• [Collected data]:

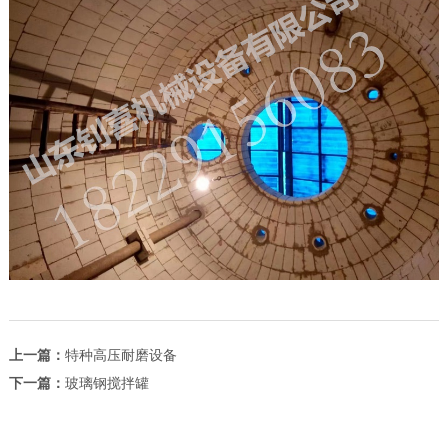
上一篇：
特种高压耐磨设备
下一篇：
玻璃钢搅拌罐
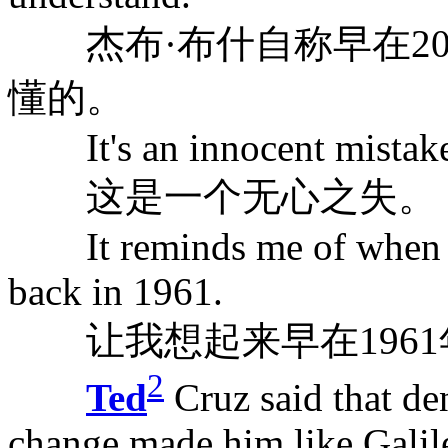
杰布·布什自称早在20
懂的。
It's an innocent mistake
这是一个无心之失。
It reminds me of when I 
back in 1961.
让我想起来早在1961
2
Ted
Cruz said that de
change made him like Galil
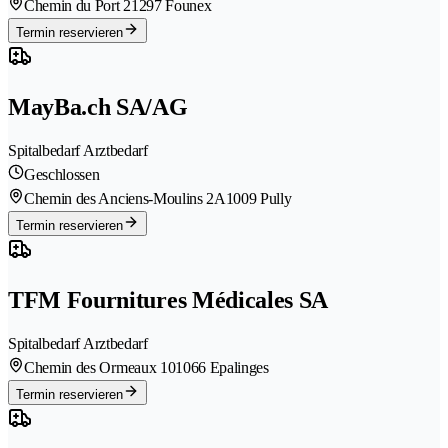
Chemin du Port 2
1297 Founex
Termin reservieren
MayBa.ch SA/AG
Spitalbedarf Arztbedarf
Geschlossen
Chemin des Anciens-Moulins 2A
1009 Pully
Termin reservieren
TFM Fournitures Médicales SA
Spitalbedarf Arztbedarf
Chemin des Ormeaux 10
1066 Epalinges
Termin reservieren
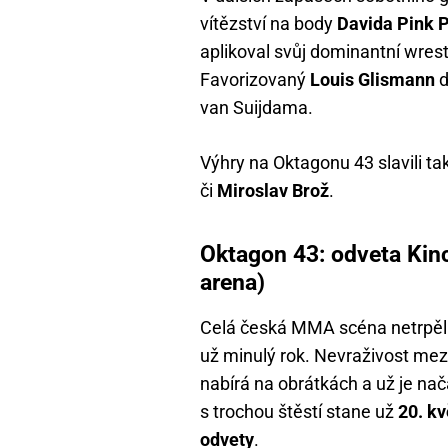
vítězství na body
Davida Pink 
aplikoval svůj dominantní wres
Favorizovaný
Louis Glismann
d
van Suijdama.
Výhry na Oktagonu 43 slavili t
či
Miroslav Brož
.
Oktagon 43: odveta Kinc
arena)
Celá česká MMA scéna netrpěliv
už minulý rok. Nevraživost mez
nabírá na obrátkách a už je nač
s trochou štěstí stane už
20. k
odvety
.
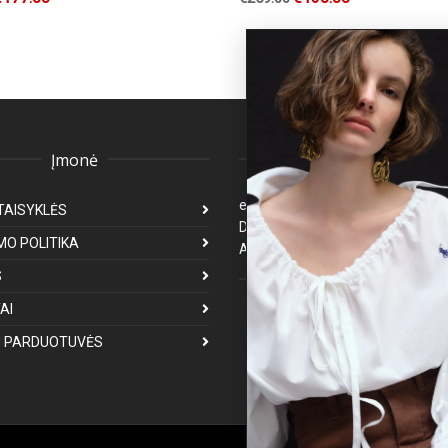
Įmonė
Klientų aptarnavima
eparduotuve@premiumfashion.l
TAISYKLĖS
Darbo laikas: I-V 8:00-17:00
MO POLITIKA
Atsakymas per 1-3 darbo dienas
S
Mus galite rasti
AI
 PARDUOTUVĖS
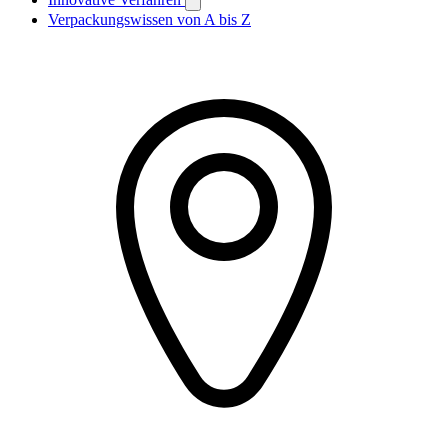
Verpackungswissen von A bis Z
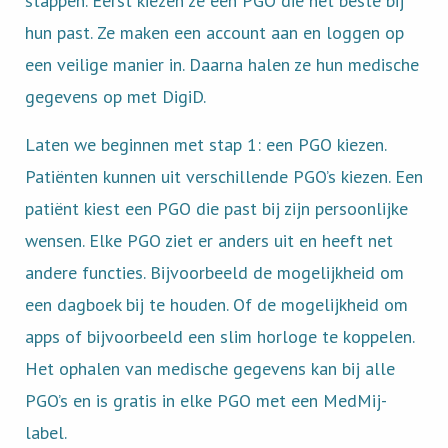
stappen. Eerst kiezen ze een PGO die het beste bij
hun past. Ze maken een account aan en loggen op
een veilige manier in. Daarna halen ze hun medische
gegevens op met DigiD.
Laten we beginnen met stap 1: een PGO kiezen.
Patiënten kunnen uit verschillende PGO’s kiezen. Een
patiënt kiest een PGO die past bij zijn persoonlijke
wensen. Elke PGO ziet er anders uit en heeft net
andere functies. Bijvoorbeeld de mogelijkheid om
een dagboek bij te houden. Of de mogelijkheid om
apps of bijvoorbeeld een slim horloge te koppelen.
Het ophalen van medische gegevens kan bij alle
PGO’s en is gratis in elke PGO met een MedMij-
label.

• [Task objective]: In the records shown above, how many lines include the word "past"? Answer with the number only.

• [Answer space]: 2